The Role of Montessori Adult
The Montessori Adult
When I started thinking about The Role of a Teacher, I sat back and I was trying to dig into my childhood experiences with my teachers. At some point in our education, we had a teacher that inspired us. I vividly remember that when I was in pre-primary, my class teacher used to treat me very well and that is why I used to love to go to the class. Even after getting into 1st std., I still loved to going to that class. After that I studied under lots of teachers in primary, secondary, and higher secondary mediums, but the memories of my pre-primary teacher were the best because of the love and care she took in those years. The same experience motivates me to be same teacher, which my children would love to carry along in their memories way after passing out of school.
Here again in 10+ yrs of my teaching career I remember few experiences through which I have learnt a lot. These are my real achievements, my treasure of memories with these children. I wonder whether we give them knowledge, help them to become independent or they are helping me to become better day by day.
Here I listed down few experiences……
·??????It happens most of the time in the morning, when I finishes my daily preparation and I simply sit on the chair in one corner and waiting for the children to enter the class. When children starts entering the class, they observe everything in its order as usual. He/she looks at me and starts sitting in the circle for assembly. I wait till all children comes to the class I sit almost for first 10 mins, and I can see all the children they are sitting in the circle for prayer, they sit with legs crossed, with open palm for prayer and small children follows automatically. Here what I understood is that the child follows the order, it is up to the adult, how many time we follow our daily routine.

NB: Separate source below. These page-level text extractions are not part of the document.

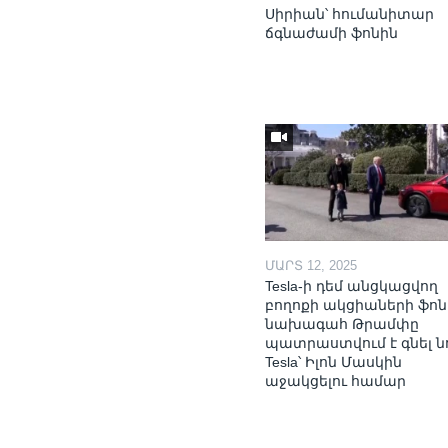
Սիրիան՝ հումանիտար
ճգնաժամի ֆոնին
ՄԱՐՏ 12, 2025
Tesla-ի դեմ անցկացվող
բողոքի ակցիաների ֆոն
նախագահ Թրամփը
պատրաստվում է գնել ն
Tesla՝ Իլոն Մասկին
աջակցելու համար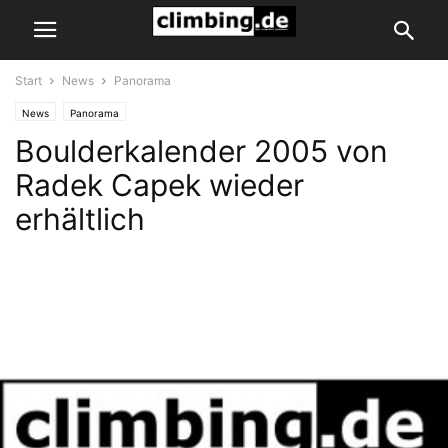
Start
News
Panorama
News
Panorama
Boulderkalender 2005 von
Radek Capek wieder
erhältlich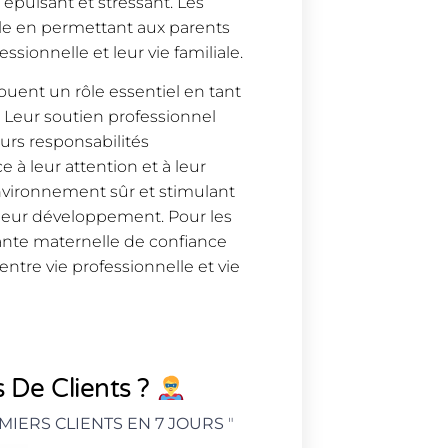
 épuisant et stressant. Les
ale en permettant aux parents
ssionnelle et leur vie familiale.
jouent un rôle essentiel en tant
 Leur soutien professionnel
urs responsabilités
 à leur attention et à leur
environnement sûr et stimulant
à leur développement. Pour les
tante maternelle de confiance
entre vie professionnelle et vie
 De Clients ?
MIERS CLIENTS EN 7 JOURS
"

·??????This is what I experienced in my class. One day I was talking with child’s mother. Mother was informing me that he is writing 9 as mirror image, and when mother corrected him, he told its ok, this is what I write in the school, I can do mamma, if it is wrong my aunty will tell me. This is what I am practicing in class. I never do direct correction to the child’s mistake, or get angry, rather I says ‘oh! You have finished one page good, let me show you one more time.” They never hesitate to come to me if they have done something wrong. Encouragement, tolerance, praise and love, these are four important points I always keeps in mind when I enter in class. As a teacher I think this is my small achievement.
·??????Very early in my career I understood that instructions retains only for a min in child’s mind. I always prefer to show the activity again rather than giving the list of instructions to the child.

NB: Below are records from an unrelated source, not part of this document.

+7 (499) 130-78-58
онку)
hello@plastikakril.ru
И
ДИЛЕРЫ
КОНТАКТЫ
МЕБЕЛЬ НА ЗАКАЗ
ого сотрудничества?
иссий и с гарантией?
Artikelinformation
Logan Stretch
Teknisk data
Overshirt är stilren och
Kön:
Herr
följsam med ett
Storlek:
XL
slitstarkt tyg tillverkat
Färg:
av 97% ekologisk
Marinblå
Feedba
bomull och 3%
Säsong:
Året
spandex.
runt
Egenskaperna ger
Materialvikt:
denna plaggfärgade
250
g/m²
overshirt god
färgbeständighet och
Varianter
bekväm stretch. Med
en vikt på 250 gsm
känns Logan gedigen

·??????One of the child was asking me to show her new work. And I’ve promised to show it today after snacks time. Because of poor health I needed to go early. I spoke to that child and told , that
Me: “I am not feeling well so I am going early. As I promised you for that work, is it ok if I show you tomorrow?”
Child: “ok, aunty”
Me: “do you understand what did I said?”
Child: “Yes aunty”
Me: “tell me what did I say”
Child: “that you are not well and going home and you will show me work tomorrow. I am fine aunty, go home and take rest. I know you will keep your promise.”

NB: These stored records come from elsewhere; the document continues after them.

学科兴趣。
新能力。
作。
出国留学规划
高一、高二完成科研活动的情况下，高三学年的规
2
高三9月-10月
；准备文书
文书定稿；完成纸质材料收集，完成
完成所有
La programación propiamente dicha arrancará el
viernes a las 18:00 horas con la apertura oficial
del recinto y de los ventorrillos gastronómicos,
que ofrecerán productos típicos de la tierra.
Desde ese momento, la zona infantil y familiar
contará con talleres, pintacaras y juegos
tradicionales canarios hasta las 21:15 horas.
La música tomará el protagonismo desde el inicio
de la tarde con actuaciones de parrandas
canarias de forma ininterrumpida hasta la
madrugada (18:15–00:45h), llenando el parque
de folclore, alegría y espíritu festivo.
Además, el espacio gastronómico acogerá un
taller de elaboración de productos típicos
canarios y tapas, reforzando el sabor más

I think this is my achievement, that child has faith in my words.
·??????It was a dance practice. One child was not comfortable with dance teacher, though he is very kind and nice one. I went with the child to dance class and I shook hand with the teacher and become his friend in front of the child and I asked child to do the same. Now child is so comfortable with him and started going to class regularly….. I think this is my achievement.
·??????After prayer every day I tell children this is our class and we will work now but we will not talk loudly. We will whisper in the class. One day unconsciously I started talking with my colleague, one child came to me and told me that “aunty we should whisper in the class, other children are working they will get disturb.” I think this is my achievement.
According to me these are the achievements as Montessori teacher, but to give an outline above the role of a teacher I am quoting here teacher’s role in Montessori terms.
When Montessori tapped into the undiscovered potential of the child, she quickly realized that along with this new way of looking at education and child development, a new adult must also arrive, a new educator that could guide the child. This new adult would look at education in a completely different light. Education would support natural human development. Education would believe in the constructive power of the child. Education would support each child in developing her unique potential.
The whole concept of education changes. It becomes a matter of giving help to the child’s life, to the psychological development of man. No longer is it just an enforced task of retaining our words and ideas. This is the new path on which education has been put; to help the mind in its process of development, to aid its energies and strengthen its many powers.” (Montessori, The Absorbent Mind,)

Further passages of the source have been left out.